Your result will be the set of lines with "want", copied from the material below.

▸ DATASET EXCERPTS:
------------------------------------
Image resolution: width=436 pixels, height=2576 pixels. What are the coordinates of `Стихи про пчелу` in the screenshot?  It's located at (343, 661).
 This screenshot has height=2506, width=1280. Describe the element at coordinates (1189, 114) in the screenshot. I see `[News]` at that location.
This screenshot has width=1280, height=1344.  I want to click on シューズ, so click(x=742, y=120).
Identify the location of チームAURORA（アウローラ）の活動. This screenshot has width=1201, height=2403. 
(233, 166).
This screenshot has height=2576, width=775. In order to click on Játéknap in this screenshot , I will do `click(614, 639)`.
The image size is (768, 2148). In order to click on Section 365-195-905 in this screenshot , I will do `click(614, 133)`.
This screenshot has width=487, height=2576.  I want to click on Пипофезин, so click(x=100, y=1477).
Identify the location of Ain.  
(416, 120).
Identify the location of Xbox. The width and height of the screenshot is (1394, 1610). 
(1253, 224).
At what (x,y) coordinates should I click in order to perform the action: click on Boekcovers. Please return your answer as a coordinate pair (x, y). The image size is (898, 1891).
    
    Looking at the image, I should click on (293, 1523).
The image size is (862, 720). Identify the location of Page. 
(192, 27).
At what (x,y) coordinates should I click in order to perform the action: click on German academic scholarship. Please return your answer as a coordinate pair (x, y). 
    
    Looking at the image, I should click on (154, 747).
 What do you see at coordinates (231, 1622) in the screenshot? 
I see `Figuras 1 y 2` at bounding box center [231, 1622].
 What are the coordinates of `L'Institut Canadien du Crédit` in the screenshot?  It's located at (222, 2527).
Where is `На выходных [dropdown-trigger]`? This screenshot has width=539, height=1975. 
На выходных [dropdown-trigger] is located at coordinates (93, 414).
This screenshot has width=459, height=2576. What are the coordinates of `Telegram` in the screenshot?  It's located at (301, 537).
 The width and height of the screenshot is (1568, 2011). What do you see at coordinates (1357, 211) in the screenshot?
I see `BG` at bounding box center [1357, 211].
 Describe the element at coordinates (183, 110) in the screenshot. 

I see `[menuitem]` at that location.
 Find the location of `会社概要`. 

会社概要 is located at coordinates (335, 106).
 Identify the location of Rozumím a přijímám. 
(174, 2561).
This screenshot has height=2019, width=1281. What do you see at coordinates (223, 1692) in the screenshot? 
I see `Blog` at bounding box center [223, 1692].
------------------------------------
▸ RESPONSE AREA:
This screenshot has width=1280, height=1344.  I want to click on シューズ, so click(x=742, y=120).
This screenshot has width=487, height=2576.  I want to click on Пипофезин, so click(x=100, y=1477).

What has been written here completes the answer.